Deutsche Welle, Sarajevo – Mirsad Zuyd, the portly master baker, offers a big grin as he shakes hands with the DW reporter at 5 a.m. in the Klas wholesale bakery's huge production hall on the outskirts of Sarajevo. Fresh loaves of bread file by on blue conveyor belts.
Zuyd is pleased. “We're doing really well,” the production manager says.” In particular during Ramadan, people bought our products like crazy.” The bakery boosted its volume of sales by about one third to almost 40 million euros ($43.88 million) over the past three years, he told DW. “I'm especially pleased for the employees – many are happy to have a job at all.”
Zuyd's employer, Klas bakery, is one of the very few economic success stories in Bosnia-Herzegovina.
Karsten Dümmel, the head of the Konrad Adenauer Foundation in the small Balkans state, is well acquainted with difficult conditions: he was a civil rights activist in communist East Germany, and later worked on the periphery of corrupt political systems in Africa for years. It takes a particular “type” of businessman to be successful in Bosnia-Herzegovina, he says. Most of them spent years abroad, where they could act on whatever creative notions they had, he says. “They return, and using their elbows and flaunting big ideas, they manage to come out on top.” But, he argues, it's not their habit.
No transparency
Rusmir Hrvic, executive director of the AS Group, embodies just that type of assertiveness, and he's clearly often battled rigid political structures.
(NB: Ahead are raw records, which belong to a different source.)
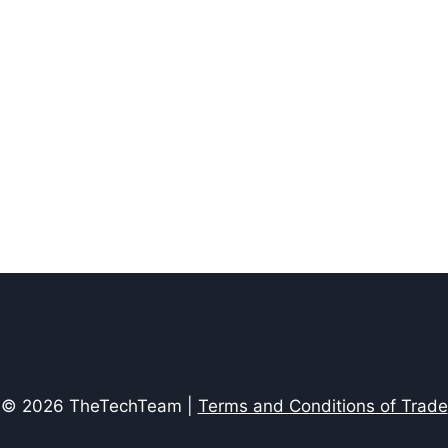
© 2026 TheTechTeam |
Terms and Conditions of Trade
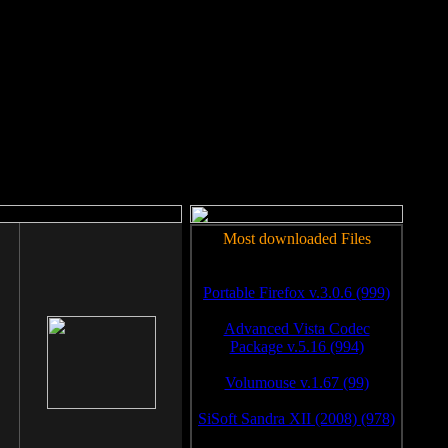
rm to work.
Most downloaded Files
Portable Firefox v.3.0.6 (999)
Advanced Vista Codec
Package v.5.16 (994)
Volumouse v.1.67 (99)
SiSoft Sandra XII (2008) (978)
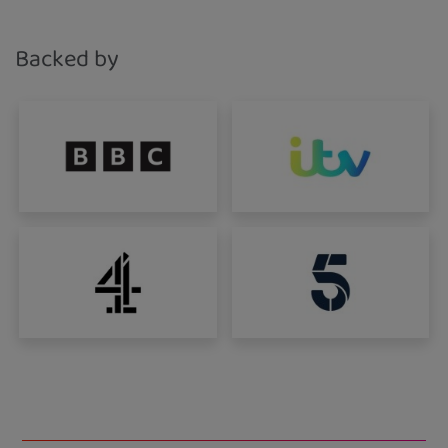
This third-party content is provided by YouTube,
which may use cookies and tracking
technologies. Review your cookie preferences
Backed by
and enable cookies to view this content.
View your Cookie Preferences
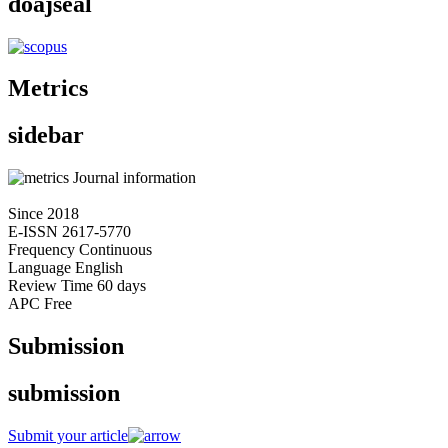
doajseal
Metrics
sidebar
Journal information
Since
2018
E-ISSN
2617-5770
Frequency
Continuous
Language
English
Review Time
60 days
APC
Free
Submission
submission
Submit your article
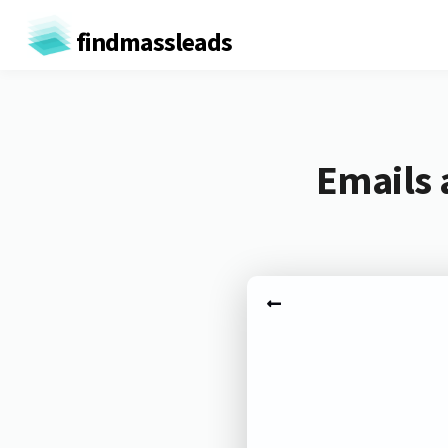
findmassleads
Emails 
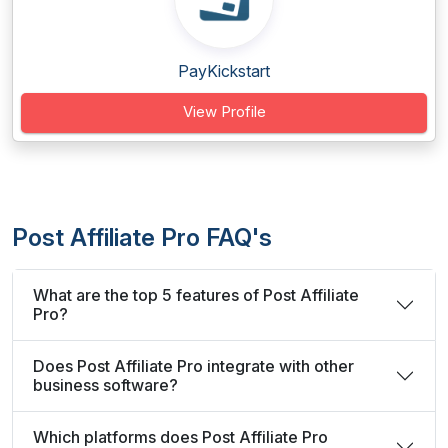
PayKickstart
View Profile
Post Affiliate Pro FAQ's
What are the top 5 features of Post Affiliate
Pro?
Does Post Affiliate Pro integrate with other
business software?
Which platforms does Post Affiliate Pro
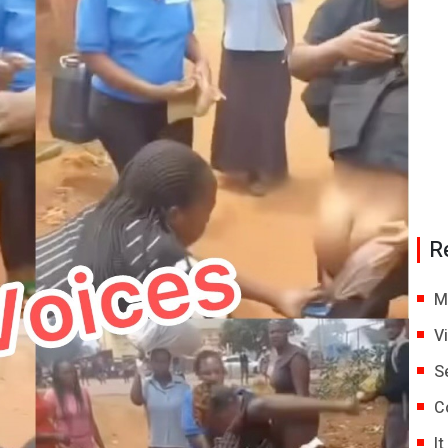
R
M
V
S
C
I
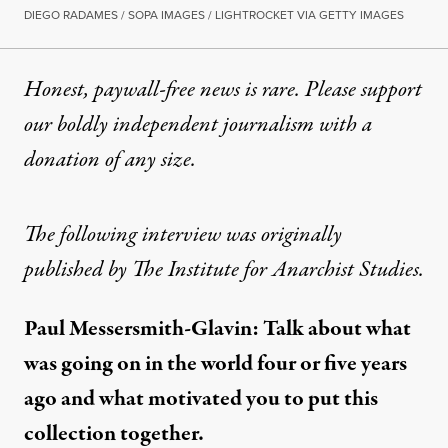
DIEGO RADAMES / SOPA IMAGES / LIGHTROCKET VIA GETTY IMAGES
Honest, paywall-free news is rare. Please support
our boldly independent journalism with
a
donation
of any size.
The following interview was originally
published by
The Institute for Anarchist Studies.
Paul Messersmith-Glavin: Talk about what
was going on in the world four or five years
ago and what motivated you to put this
collection together.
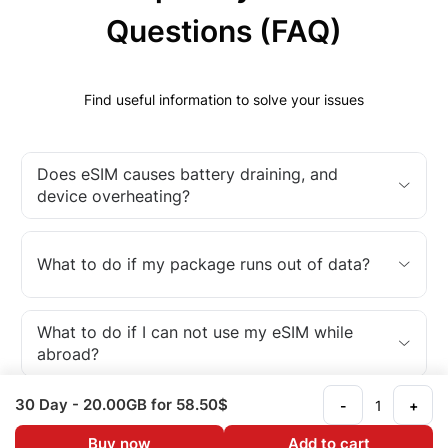
Questions (FAQ)
Find useful information to solve your issues
Does eSIM causes battery draining, and
device overheating?
What to do if my package runs out of data?
What to do if I can not use my eSIM while
abroad?
30 Day
- 20.00GB
for 58.50$
-
+
What is an eSIM?
Buy now
Add to cart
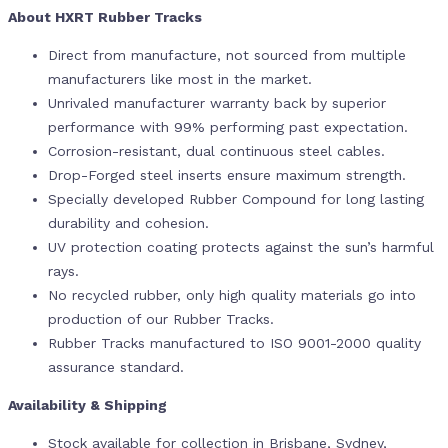
About HXRT Rubber Tracks
Direct from manufacture, not sourced from multiple
manufacturers like most in the market.
Unrivaled manufacturer warranty back by superior
performance with 99% performing past expectation.
Corrosion-resistant, dual continuous steel cables.
Drop-Forged steel inserts ensure maximum strength.
Specially developed Rubber Compound for long lasting
durability and cohesion.
UV protection coating protects against the sun’s harmful
rays.
No recycled rubber, only high quality materials go into
production of our Rubber Tracks.
Rubber Tracks manufactured to ISO 9001-2000 quality
assurance standard.
Availability & Shipping
Stock available for collection in Brisbane, Sydney,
The AS Group is a conglomerate of companies that employs more than 3,000 people in Bosnia, and sells products ranging from food to textiles.
Despite his youthful demeanor and the AS Group custom-made suit, Hrvic looks tired. Current legislation is the biggest problem, he says, voicing what many entrepreneurs in the country think. “There is no transparency on the market in Bosnia.” In particular, concerning exports to the EU, “our politicians miss one opportunity after the next to adapt Bosnian laws to EU specifications.”
Many people seem to be paralyzed by the mix of corruption and nepotism in the country, says Charlotte Hermelink, head of the Goethe Institute in Sarajevo. “Politicians work for themselves, their friends and relatives, their networks and ethnic groups – that's true for the Bosniaks, Croats and Serbs alike,” she told DW. “There simply is no concept of what Germans call the ‘common good’, something politicians are beholden to, regardless of their political affiliation.”
Politics and the economy
The data proves Hermelink right. Transparency International ranks Bosnia-Herzegovina 76th on its current global corruption index, placing it behind Jamaica and El Salvador. There's a clear divide between politics and business, says Karsten Dümmel, adding they seem to be intent on facing off, instead of joining forces. Company bosses unfailingly tell him to “keep the politicians away from us so we can do our jobs,” he says. “That says it all.”
Back at the Klas bakery production site, Mirsad Zuyd shrugs. He is aware of the figures, he is familiar with the conditions – he grew up with them, they were part of his everyday life. All the same, or perhaps for just that reason, he won't let anyone rain on his parade. As far as he's concerned, the Klas success story will continue.
“We want to export even more, Europe is such a big market and it offers us so many opportunities,” he says. He and his team also want to send a message to his fellow countrymen: “Look, we made it despite all the difficulties in our country.” And if they managed to do it, he says as he bids the reporter farewell, then “success stories are possible all over the country.”
The baker's solid presence and wide smile could easily convince people that he's right.